→ **Problem description**: Once the pictures have been removed, repeat the remainder of the records exactly.

(Saved data entries)
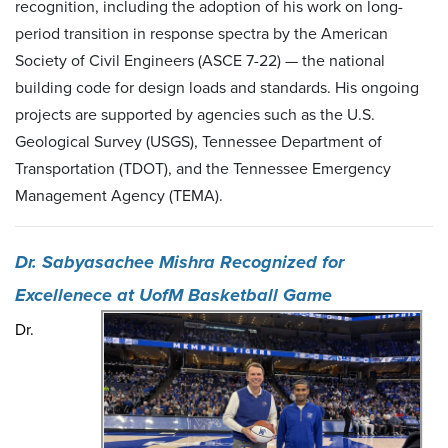
recognition, including the adoption of his work on long-
period transition in response spectra by the American
Society of Civil Engineers (ASCE 7-22) — the national
building code for design loads and standards. His ongoing
projects are supported by agencies such as the U.S.
Geological Survey (USGS), Tennessee Department of
Transportation (TDOT), and the Tennessee Emergency
Management Agency (TEMA).
Dr. Sabyasachee Mishra Recognized for
Excellenece at UofM Basketball Game
Dr.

→ **Completed exercise**:
recognition, including the adoption of his work on long-
period transition in response spectra by the American
Society of Civil Engineers (ASCE 7-22) — the national
building code for design loads and standards. His ongoing
projects are supported by agencies such as the U.S.
Geological Survey (USGS), Tennessee Department of
Transportation (TDOT), and the Tennessee Emergency
Management Agency (TEMA).
Dr. Sabyasachee Mishra Recognized for
Excellenece at UofM Basketball Game
Dr.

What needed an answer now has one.